Ren Hang, who we sadly lost in 2017, didn't have a lot to say about himself. In the fine art environment, where emphasizing one’s own importance (or having representation to do so, while you maintain the air of expensive mystery) is the norm, this resistance to pretense could be considered a form of madness. But this didn't stopped the thirty-year-old photographer, who gained international recognition by aiming his camera up the skirt of Chinese culture, and deeper, into its heart. This video by The Frei Group from 2013 offers a peek into the world of the photographer just as word of his talent began to echo across the globe.

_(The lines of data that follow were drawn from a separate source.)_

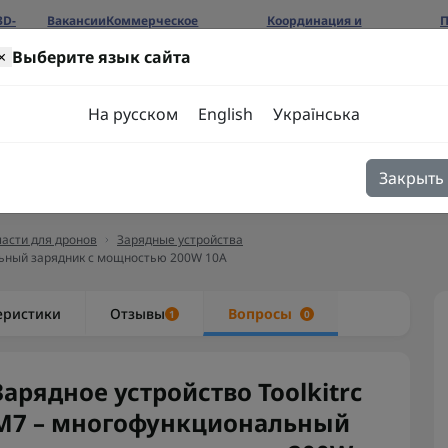
3D-
Вакансии
Коммерческое
Координация и
П
предложение
сотрудничество
б
×
Выберите язык сайта
ров
На русском
English
Українська
Закрыть
я
Блог
Контакты
асти для дронов
Зарядные устройства
альный зарядник с мощностью 200W 10A
еристики
Отзывы
Вопросы
1
0
Зарядное устройство Toolkitrc
M7 – многофункциональный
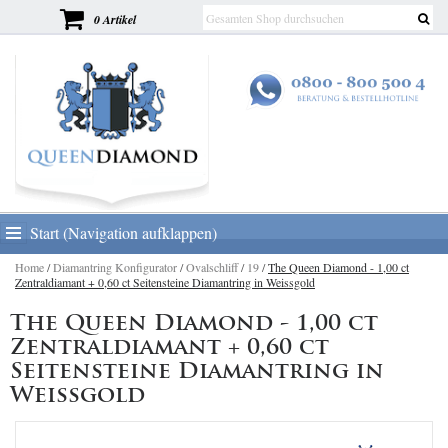
0 Artikel
Start (Navigation aufklappen)
Home
/
Diamantring Konfigurator
/
Ovalschliff
/
19
/
The Queen Diamond - 1,00 ct
Zentraldiamant + 0,60 ct Seitensteine Diamantring in Weissgold
The Queen Diamond - 1,00 ct
Zentraldiamant + 0,60 ct
Seitensteine Diamantring in
Weissgold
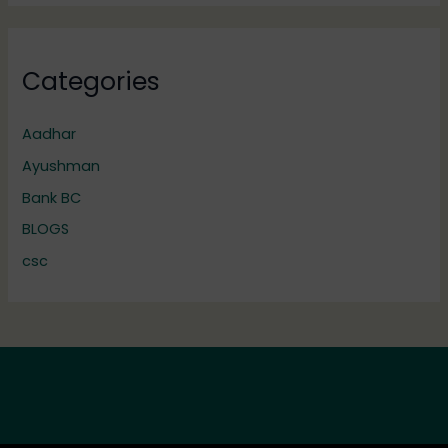
Categories
Aadhar
Ayushman
Bank BC
BLOGS
csc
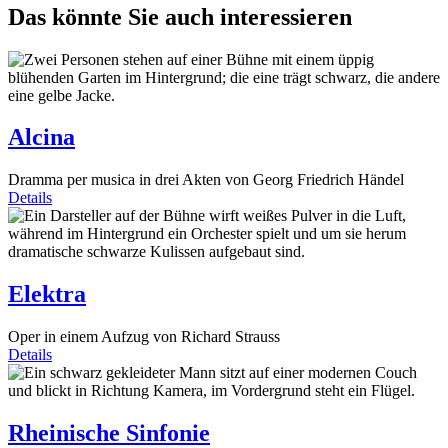
Das könnte Sie auch interessieren
Alcina
Dramma per musica in drei Akten von Georg Friedrich Händel
Details
Elektra
Oper in einem Aufzug von Richard Strauss
Details
Rheinische Sinfonie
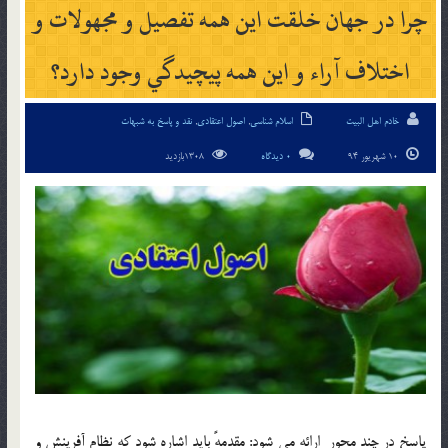
چرا در جهان خلقت اين همه تفصيل و مجهولات و
اختلاف آراء و اين همه پيچيدگي وجود دارد؟
خادم اهل البیت
اسلام شناسی
,
اصول اعتقادی
,
نقد و پاسخ به شبهات
10 شهریور 94
0 دیدگاه
1308بازدید
پاسخ در چند محور ارائه مي شود: مقدمهً بايد اشاره شود كه نظام آفرينش و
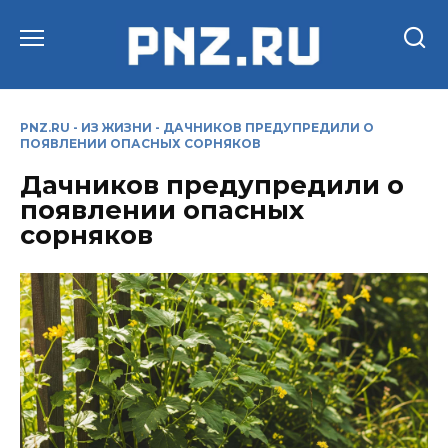
Перейти
к
содержанию
PNZ.RU
-
ИЗ ЖИЗНИ
-
ДАЧНИКОВ ПРЕДУПРЕДИЛИ О
ПОЯВЛЕНИИ ОПАСНЫХ СОРНЯКОВ
Дачников предупредили о
появлении опасных
сорняков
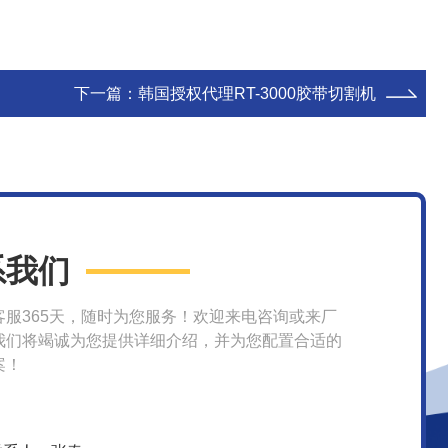
下一篇：
韩国授权代理RT-3000胶带切割机
系我们
客服365天，随时为您服务！欢迎来电咨询或来厂
我们将竭诚为您提供详细介绍，并为您配置合适的
案！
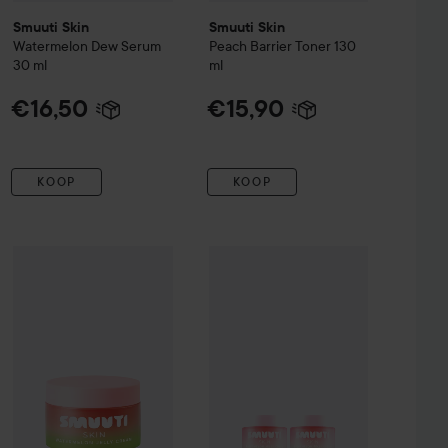
Smuuti Skin
Smuuti Skin
Watermelon Dew Serum
Peach Barrier Toner
130
30 ml
ml
€16,50
€15,90
KOOP
KOOP
Smuuti Skin
Watermelon Jelly Cream
€29,50
50 ml
€16,50
melon Dew Serum 30 ml x 2
Smuuti Skin
Bundle Watermelon Je
Prijs losse producten: €33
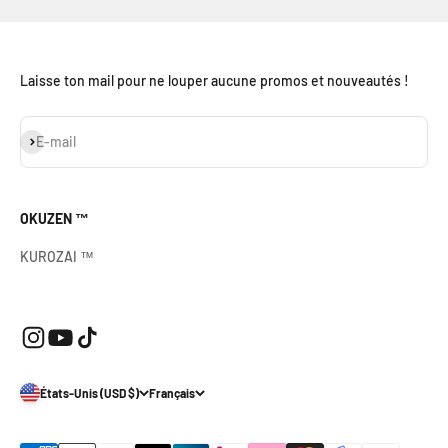
Laisse ton mail pour ne louper aucune promos et nouveautés !
S'inscrire
E-mail
OKUZEN ™
KUROZAI ™
États-Unis (USD $)
Français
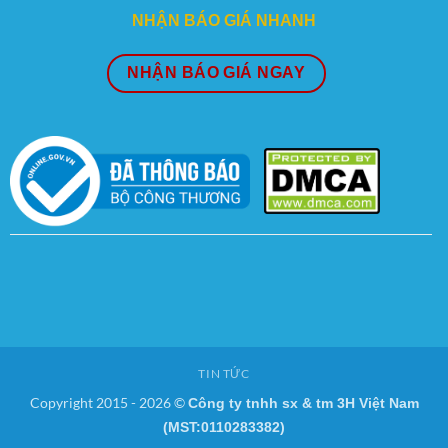
NHẬN BÁO GIÁ NHANH
NHẬN BÁO GIÁ NGAY
TIN TỨC
Copyright 2015 - 2026 ©
Công ty tnhh sx & tm 3H Việt Nam
(MST:0110283382)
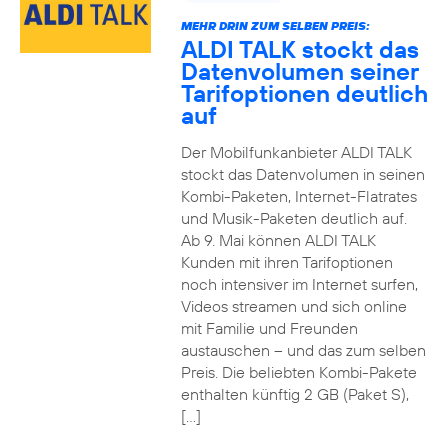
MEHR DRIN ZUM SELBEN PREIS:
ALDI TALK stockt das
Datenvolumen seiner
Tarifoptionen deutlich
auf
Der Mobilfunkanbieter ALDI TALK
stockt das Datenvolumen in seinen
Kombi-Paketen, Internet-Flatrates
und Musik-Paketen deutlich auf.
Ab 9. Mai können ALDI TALK
Kunden mit ihren Tarifoptionen
noch intensiver im Internet surfen,
Videos streamen und sich online
mit Familie und Freunden
austauschen – und das zum selben
Preis. Die beliebten Kombi-Pakete
enthalten künftig 2 GB (Paket S),
[…]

Hang's aesthetic varied, but sexuality, freedom, intimacy, China, and a certain joie de vivre are themes that surface throughout all of his work. There are moody, apocalyptic images of the city where he lives and works, with mysterious girls and boys looking out of dirty windows, clinging to each other, their vulnerable bodies arranged amidst towering cement and steel. There are lush shots of naked people romping amidst countryside greenery, strewed in cabbage patches, posed on mountaintops. And in the years before his death, there was more and more extra-raw nudity, kaleidoscopic configurations of human flesh, props ranging from comical fruit and children's toys to makeshift fetish objects, bodily fluids and live animals – all in tense, flash-lit, dead-pan compositions that make the audience into voyeurs, whether we like it or not.

Ren Hang was featured in the January 2016 issue of Juxtapoz Magazine.